RECORDS PROVIDED
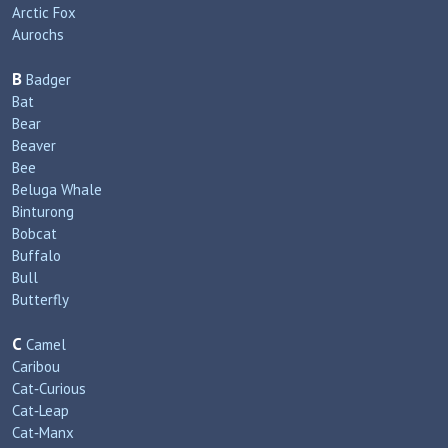
Arctic Fox
Aurochs
B
Badger
Bat
Bear
Beaver
Bee
Beluga Whale
Binturong
Bobcat
Buffalo
Bull
Butterfly
C
Camel
Caribou
Cat‑Curious
Cat‑Leap
Cat‑Manx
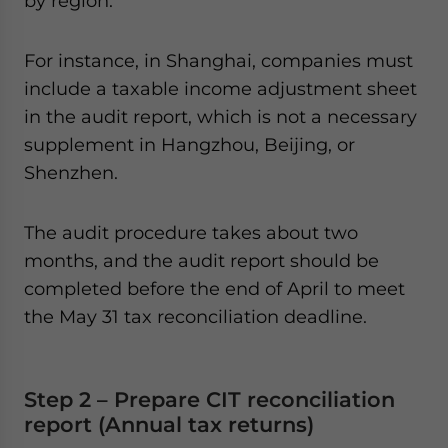
by region.
For instance, in Shanghai, companies must
include a taxable income adjustment sheet
in the audit report, which is not a necessary
supplement in Hangzhou, Beijing, or
Shenzhen.
The audit procedure takes about two
months, and the audit report should be
completed before the end of April to meet
the May 31 tax reconciliation deadline.
Step 2 – Prepare CIT reconciliation
report (Annual tax returns)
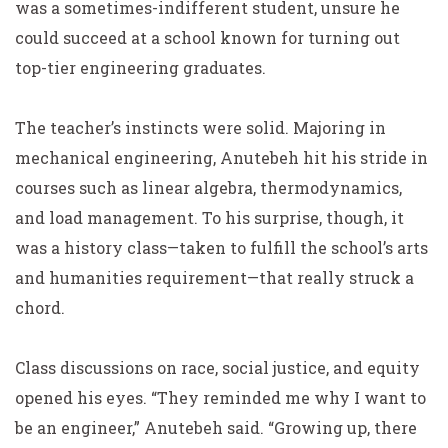
was a sometimes-indifferent student, unsure he
could succeed at a school known for turning out
top-tier engineering graduates.
The teacher’s instincts were solid. Majoring in
mechanical engineering, Anutebeh hit his stride in
courses such as linear algebra, thermodynamics,
and load management. To his surprise, though, it
was a history class—taken to fulfill the school’s arts
and humanities requirement—that really struck a
chord.
Class discussions on race, social justice, and equity
opened his eyes. “They reminded me why I want to
be an engineer,” Anutebeh said. “Growing up, there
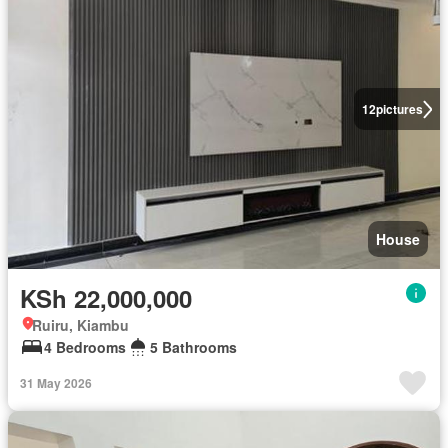
12
pictures
House
KSh 22,000,000
Ruiru, Kiambu
4 Bedrooms
5 Bathrooms
31 May 2026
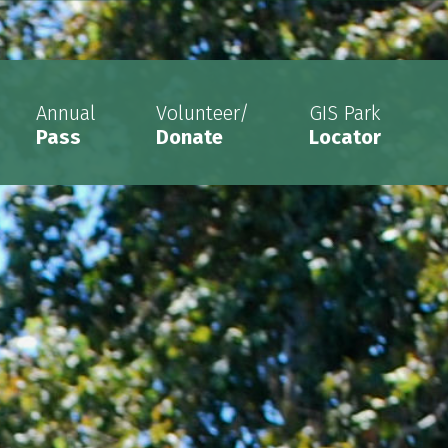
Annual
Volunteer/
GIS Park
Pass
Donate
Locator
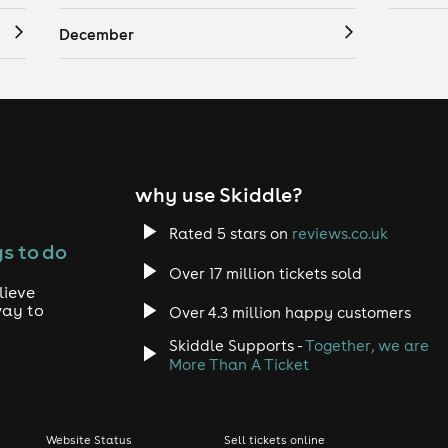
December
why use Skiddle?
Rated 5 stars on
reviews.co.uk
s to do
Over 17 million tickets sold
lieve
way to
Over 4.3 million happy customers
Skiddle Supports -
Together, we are
More Than A Ticket
Website Status
Sell tickets online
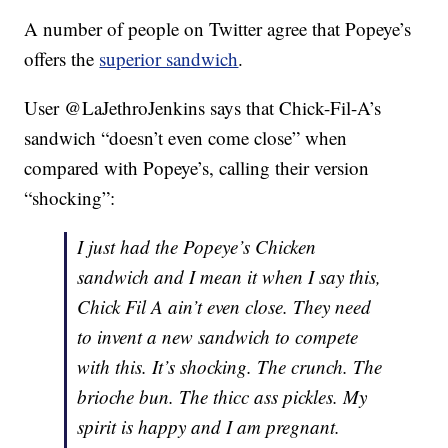
A number of people on Twitter agree that Popeye’s
offers the
superior sandwich
.
User @LaJethroJenkins says that Chick-Fil-A’s
sandwich “doesn’t even come close” when
compared with Popeye’s, calling their version
“shocking”:
I just had the Popeye’s Chicken
sandwich and I mean it when I say this,
Chick Fil A ain’t even close. They need
to invent a new sandwich to compete
with this. It’s shocking. The crunch. The
brioche bun. The thicc ass pickles. My
spirit is happy and I am pregnant.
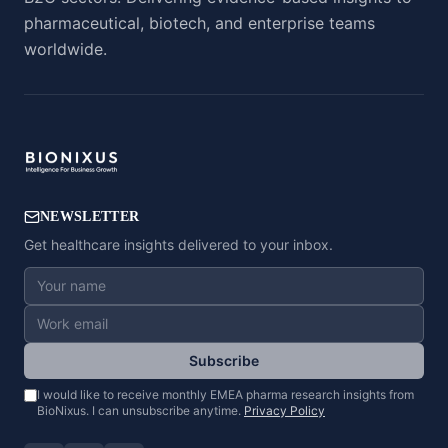
pharmaceutical, biotech, and enterprise teams
worldwide.
NEWSLETTER
Get healthcare insights delivered to your inbox.
Subscribe
I would like to receive monthly EMEA pharma research insights from
BioNixus. I can unsubscribe anytime.
Privacy Policy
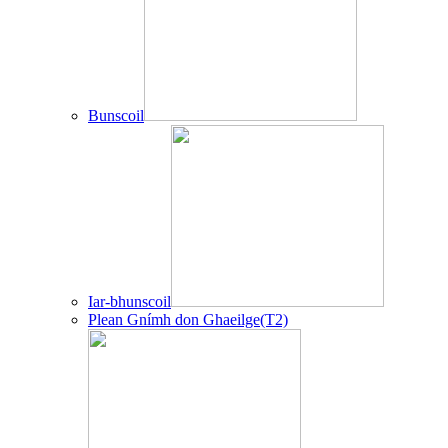
Bunscoil
Iar-bhunscoil
Plean Gnímh don Ghaeilge(T2)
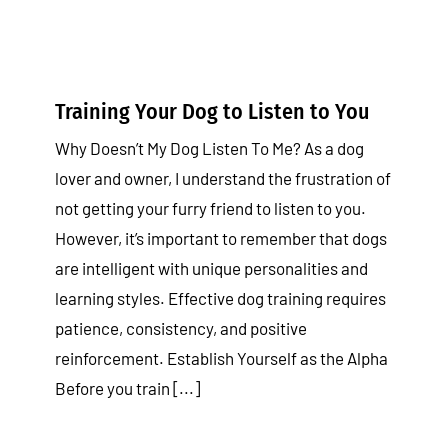
Training Your Dog to Listen to You
Why Doesn’t My Dog Listen To Me? As a dog
lover and owner, I understand the frustration of
not getting your furry friend to listen to you.
However, it’s important to remember that dogs
are intelligent with unique personalities and
learning styles. Effective dog training requires
patience, consistency, and positive
reinforcement. Establish Yourself as the Alpha
Before you train [...]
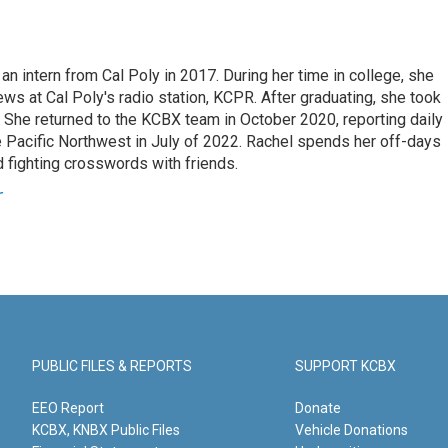
an intern from Cal Poly in 2017. During her time in college, she
s at Cal Poly's radio station, KCPR. After graduating, she took
. She returned to the KCBX team in October 2020, reporting daily
 Pacific Northwest in July of 2022. Rachel spends her off-days
 fighting crosswords with friends.
r
PUBLIC FILES & REPORTS
SUPPORT KCBX
EEO Report
Donate
KCBX, KNBX Public Files
Vehicle Donations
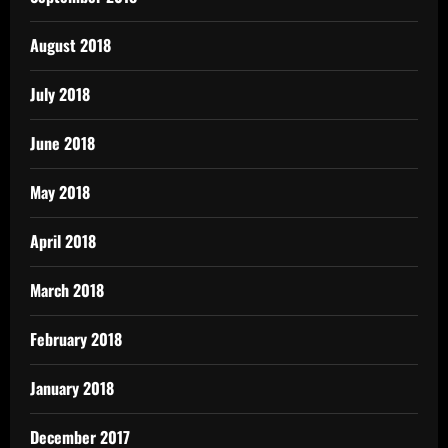
August 2018
July 2018
June 2018
May 2018
April 2018
March 2018
February 2018
January 2018
December 2017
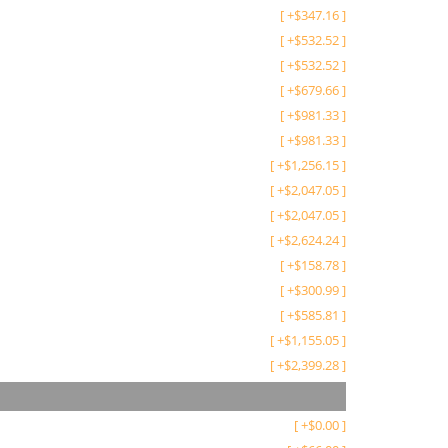
[
+
$
347.16
]
[
+
$
532.52
]
[
+
$
532.52
]
[
+
$
679.66
]
[
+
$
981.33
]
[
+
$
981.33
]
[
+
$
1,256.15
]
[
+
$
2,047.05
]
[
+
$
2,047.05
]
[
+
$
2,624.24
]
[
+
$
158.78
]
[
+
$
300.99
]
[
+
$
585.81
]
[
+
$
1,155.05
]
[
+
$
2,399.28
]
[
+
$
0.00
]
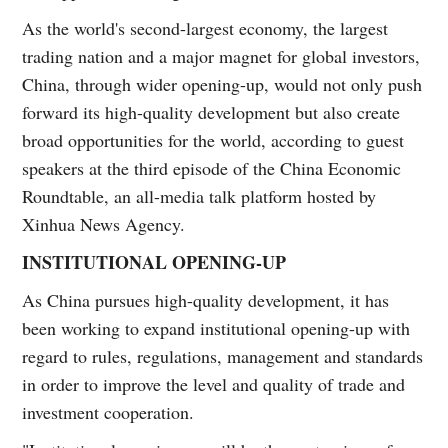
As the world's second-largest economy, the largest
trading nation and a major magnet for global investors,
China, through wider opening-up, would not only push
forward its high-quality development but also create
broad opportunities for the world, according to guest
speakers at the third episode of the China Economic
Roundtable, an all-media talk platform hosted by
Xinhua News Agency.
INSTITUTIONAL OPENING-UP
As China pursues high-quality development, it has
been working to expand institutional opening-up with
regard to rules, regulations, management and standards
in order to improve the level and quality of trade and
investment cooperation.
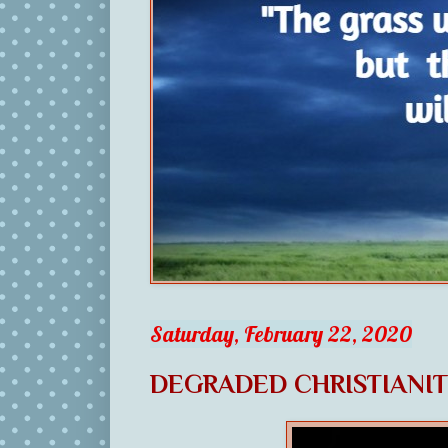
Saturday, February 22, 2020
DEGRADED CHRISTIANI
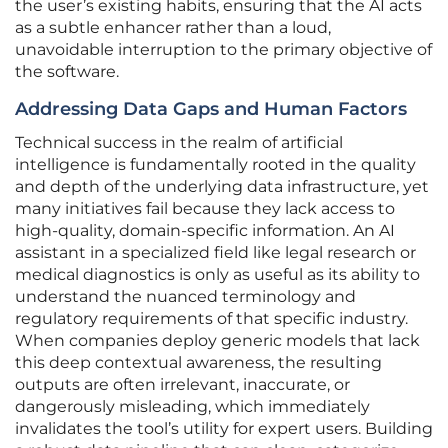
the user’s existing habits, ensuring that the AI acts
as a subtle enhancer rather than a loud,
unavoidable interruption to the primary objective of
the software.
Addressing Data Gaps and Human Factors
Technical success in the realm of artificial
intelligence is fundamentally rooted in the quality
and depth of the underlying data infrastructure, yet
many initiatives fail because they lack access to
high-quality, domain-specific information. An AI
assistant in a specialized field like legal research or
medical diagnostics is only as useful as its ability to
understand the nuanced terminology and
regulatory requirements of that specific industry.
When companies deploy generic models that lack
this deep contextual awareness, the resulting
outputs are often irrelevant, inaccurate, or
dangerously misleading, which immediately
invalidates the tool’s utility for expert users. Building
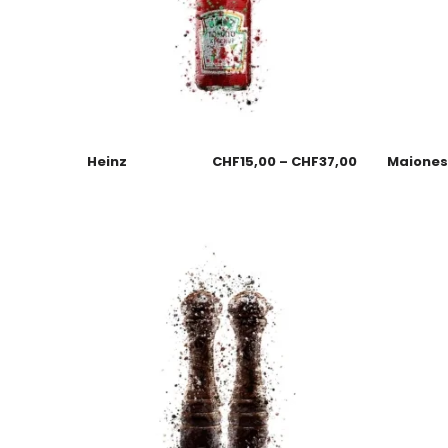
Heinz
CHF
15,00
–
CHF
37,00
Maione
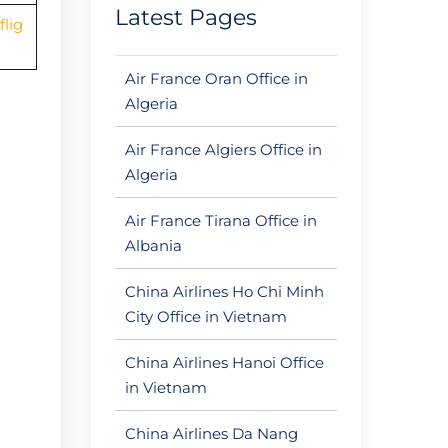
Latest Pages
lig
Air France Oran Office in
Algeria
Air France Algiers Office in
Algeria
Air France Tirana Office in
Albania
China Airlines Ho Chi Minh
City Office in Vietnam
China Airlines Hanoi Office
in Vietnam
China Airlines Da Nang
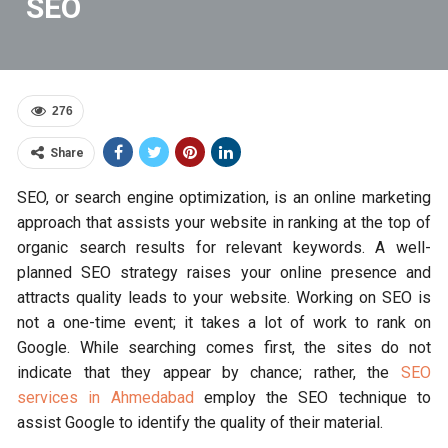
SEO
276
Share
SEO, or search engine optimization, is an online marketing
approach that assists your website in ranking at the top of
organic search results for relevant keywords. A well-
planned SEO strategy raises your online presence and
attracts quality leads to your website. Working on SEO is
not a one-time event; it takes a lot of work to rank on
Google. While searching comes first, the sites do not
indicate that they appear by chance; rather, the
SEO
services in Ahmedabad
employ the SEO technique to
assist Google to identify the quality of their material.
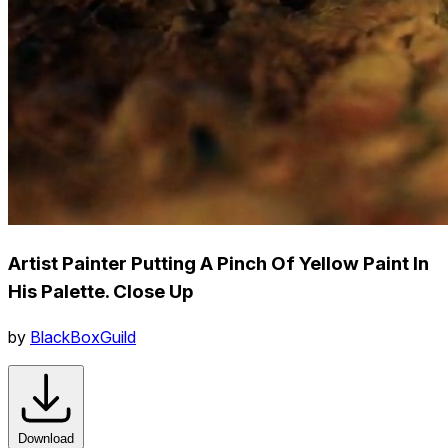
Artist Painter Putting A Pinch Of Yellow Paint In
His Palette. Close Up
by
BlackBoxGuild
Download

PROBLEM DETAILS
The answer must be the lines above, word for word, from the first one through the line with "Class discussions on", pictures excluded.

TASK RESPONSE
Arctic Fox
Aurochs
B
Badger
Bat
Bear
Beaver
Bee
Beluga Whale
Binturong
Bobcat
Buffalo
Bull
Butterfly
C
Camel
Caribou
Cat‑Curious
Cat‑Leap
Cat‑Manx
by region.
For instance, in Shanghai, companies must
include a taxable income adjustment sheet
in the audit report, which is not a necessary
supplement in Hangzhou, Beijing, or
Shenzhen.
The audit procedure takes about two
months, and the audit report should be
completed before the end of April to meet
the May 31 tax reconciliation deadline.
Step 2 – Prepare CIT reconciliation
report (Annual tax returns)
was a sometimes-indifferent student, unsure he
could succeed at a school known for turning out
top-tier engineering graduates.
The teacher’s instincts were solid. Majoring in
mechanical engineering, Anutebeh hit his stride in
courses such as linear algebra, thermodynamics,
and load management. To his surprise, though, it
was a history class—taken to fulfill the school’s arts
and humanities requirement—that really struck a
chord.
Class discussions on race, social justice, and equity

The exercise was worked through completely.